***** PROVIDED ENTRIES

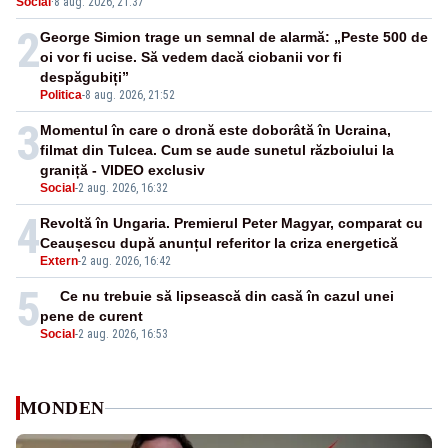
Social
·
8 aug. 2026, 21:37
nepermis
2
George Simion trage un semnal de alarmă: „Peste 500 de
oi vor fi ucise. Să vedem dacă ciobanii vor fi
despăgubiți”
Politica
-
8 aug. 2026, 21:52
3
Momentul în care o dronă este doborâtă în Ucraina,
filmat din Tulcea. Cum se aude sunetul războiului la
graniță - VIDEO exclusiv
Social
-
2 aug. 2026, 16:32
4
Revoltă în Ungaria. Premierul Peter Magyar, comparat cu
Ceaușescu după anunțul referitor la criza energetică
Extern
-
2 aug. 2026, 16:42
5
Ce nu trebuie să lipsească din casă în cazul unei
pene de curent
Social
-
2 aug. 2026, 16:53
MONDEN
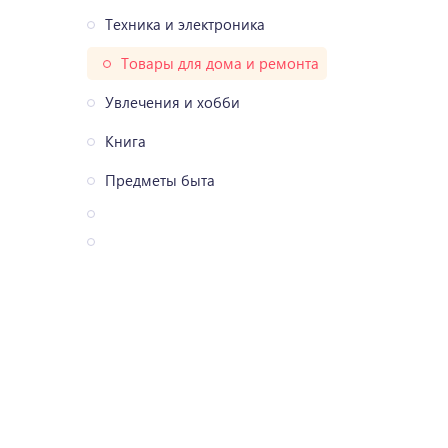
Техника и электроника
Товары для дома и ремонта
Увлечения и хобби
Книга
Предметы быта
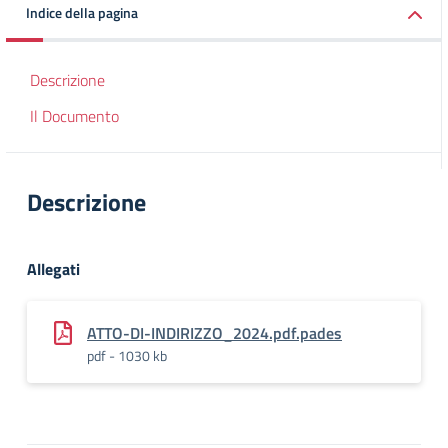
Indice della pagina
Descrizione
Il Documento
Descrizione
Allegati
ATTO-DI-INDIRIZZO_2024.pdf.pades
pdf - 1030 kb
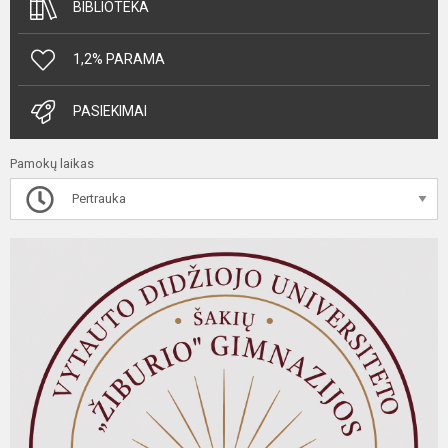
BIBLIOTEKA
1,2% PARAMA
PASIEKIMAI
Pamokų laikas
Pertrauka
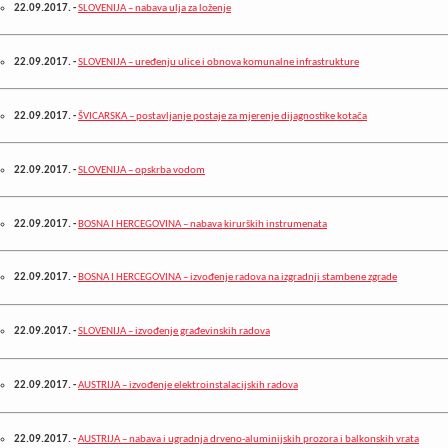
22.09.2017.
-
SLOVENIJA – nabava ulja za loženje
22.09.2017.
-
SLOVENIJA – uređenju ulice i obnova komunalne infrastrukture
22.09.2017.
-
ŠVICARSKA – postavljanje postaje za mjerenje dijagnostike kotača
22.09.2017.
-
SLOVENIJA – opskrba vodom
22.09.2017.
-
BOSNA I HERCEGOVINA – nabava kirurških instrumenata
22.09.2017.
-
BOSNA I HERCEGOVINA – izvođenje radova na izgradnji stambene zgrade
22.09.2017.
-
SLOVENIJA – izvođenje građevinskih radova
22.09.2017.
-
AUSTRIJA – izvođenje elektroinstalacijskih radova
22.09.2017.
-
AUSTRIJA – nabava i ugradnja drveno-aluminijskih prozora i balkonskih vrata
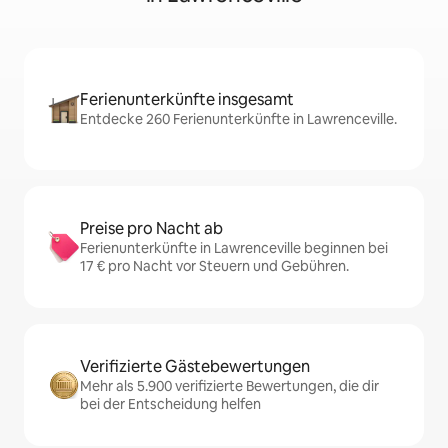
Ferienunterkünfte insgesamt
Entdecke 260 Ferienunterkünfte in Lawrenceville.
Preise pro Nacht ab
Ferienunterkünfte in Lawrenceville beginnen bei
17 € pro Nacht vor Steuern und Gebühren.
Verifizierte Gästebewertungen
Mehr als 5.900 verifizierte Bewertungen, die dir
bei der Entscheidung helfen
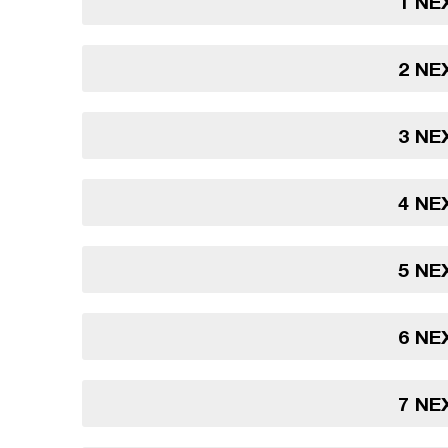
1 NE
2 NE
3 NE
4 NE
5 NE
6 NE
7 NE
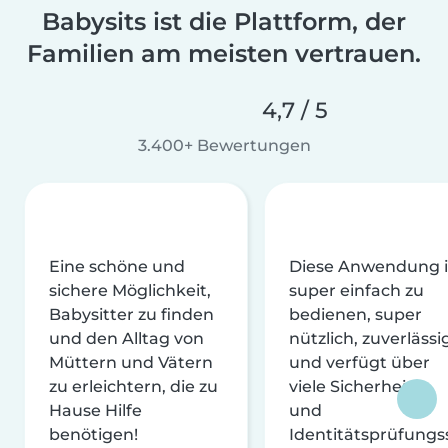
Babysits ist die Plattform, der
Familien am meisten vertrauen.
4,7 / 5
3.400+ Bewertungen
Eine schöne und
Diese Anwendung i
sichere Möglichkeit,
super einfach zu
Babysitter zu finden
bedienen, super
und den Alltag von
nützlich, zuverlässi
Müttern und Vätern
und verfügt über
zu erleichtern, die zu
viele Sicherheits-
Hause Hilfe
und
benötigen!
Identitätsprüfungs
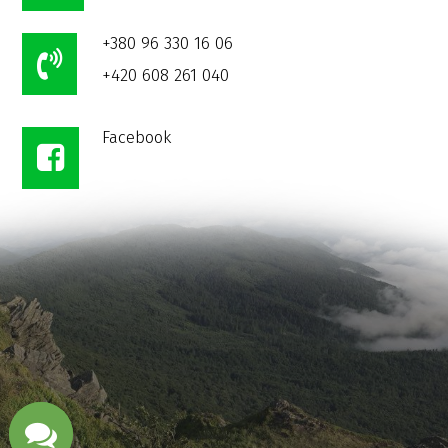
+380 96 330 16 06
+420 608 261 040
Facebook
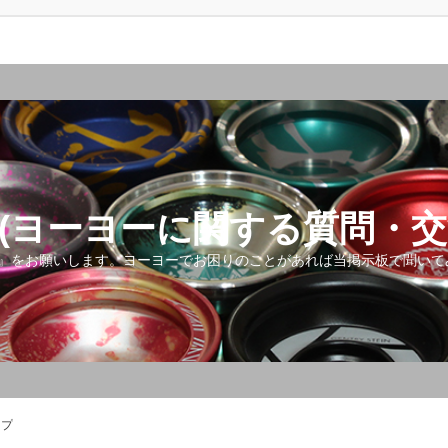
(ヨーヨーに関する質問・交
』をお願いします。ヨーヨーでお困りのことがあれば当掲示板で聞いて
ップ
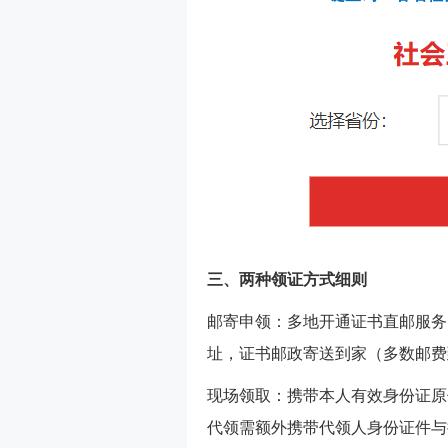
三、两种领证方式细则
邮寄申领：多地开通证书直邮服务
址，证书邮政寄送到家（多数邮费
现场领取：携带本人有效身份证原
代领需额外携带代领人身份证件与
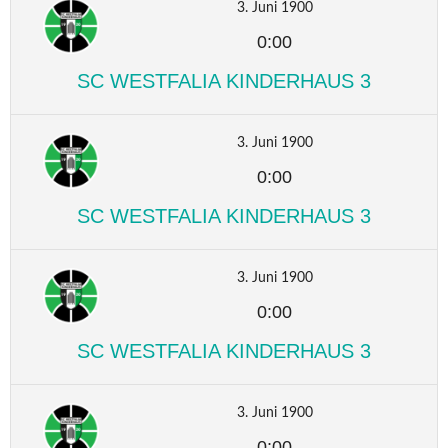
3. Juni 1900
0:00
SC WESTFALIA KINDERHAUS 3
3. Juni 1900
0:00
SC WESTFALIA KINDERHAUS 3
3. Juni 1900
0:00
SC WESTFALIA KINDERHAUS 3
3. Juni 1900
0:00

**********

TASK REQUIREMENTS: Copy every entry exactly; drop the pictures.

OUTPUT:
Social
·
8 aug. 2026, 21:37
nepermis
2
George Simion trage un semnal de alarmă: „Peste 500 de
oi vor fi ucise. Să vedem dacă ciobanii vor fi
despăgubiți”
Politica
-
8 aug. 2026, 21:52
3
Momentul în care o dronă este doborâtă în Ucraina,
filmat din Tulcea. Cum se aude sunetul războiului la
graniță - VIDEO exclusiv
Social
-
2 aug. 2026, 16:32
4
Revoltă în Ungaria. Premierul Peter Magyar, comparat cu
Ceaușescu după anunțul referitor la criza energetică
Extern
-
2 aug. 2026, 16:42
5
Ce nu trebuie să lipsească din casă în cazul unei
pene de curent
Social
-
2 aug. 2026, 16:53
MONDEN
Техника и электроника
Товары для дома и ремонта
Увлечения и хобби
Книга
Предметы быта
Indice della pagina
Descrizione
Il Documento
Descrizione
Allegati
ATTO-DI-INDIRIZZO_2024.pdf.pades
pdf - 1030 kb
BIBLIOTEKA
1,2% PARAMA
PASIEKIMAI
Pamokų laikas
Pertrauka
22.09.2017.
-
SLOVENIJA – nabava ulja za loženje
22.09.2017.
-
SLOVENIJA – uređenju ulice i obnova komunalne infrastrukture
22.09.2017.
-
ŠVICARSKA – postavljanje postaje za mjerenje dijagnostike kotača
22.09.2017.
-
SLOVENIJA – opskrba vodom
22.09.2017.
-
BOSNA I HERCEGOVINA – nabava kirurških instrumenata
22.09.2017.
-
BOSNA I HERCEGOVINA – izvođenje radova na izgradnji stambene zgrade
22.09.2017.
-
SLOVENIJA – izvođenje građevinskih radova
22.09.2017.
-
AUSTRIJA – izvođenje elektroinstalacijskih radova
22.09.2017.
-
AUSTRIJA – nabava i ugradnja drveno-aluminijskih prozora i balkonskih vrata
Ferienunterkünfte insgesamt
Entdecke 260 Ferienunterkünfte in Lawrenceville.
Preise pro Nacht ab
Ferienunterkünfte in Lawrenceville beginnen bei
17 € pro Nacht vor Steuern und Gebühren.
Verifizierte Gästebewertungen
Mehr als 5.900 verifizierte Bewertungen, die dir
bei der Entscheidung helfen
1 NE
2 NE
3 NE
4 NE
5 NE
6 NE
7 NE
Babysits ist die Plattform, der
Familien am meisten vertrauen.
4,7 / 5
3.400+ Bewertungen
Eine schöne und
Diese Anwendung i
sichere Möglichkeit,
super einfach zu
Babysitter zu finden
bedienen, super
und den Alltag von
nützlich, zuverlässi
Müttern und Vätern
und verfügt über
zu erleichtern, die zu
viele Sicherheits-
Hause Hilfe
und
benötigen!
Identitätsprüfungs
+380 96 330 16 06
+420 608 261 040
Facebook
(ヨーヨーに関する質問・交
』をお願いします。ヨーヨーでお困りのことがあれば当掲示板で聞いて
ップ
三、两种领证方式细则
邮寄申领：多地开通证书直邮服务
址，证书邮政寄送到家（多数邮费
现场领取：携带本人有效身份证原
代领需额外携带代领人身份证件与
3. Juni 1900
0:00
SC WESTFALIA KINDERHAUS 3
3. Juni 1900
0:00
SC WESTFALIA KINDERHAUS 3
3. Juni 1900
0:00
SC WESTFALIA KINDERHAUS 3
3. Juni 1900
0:00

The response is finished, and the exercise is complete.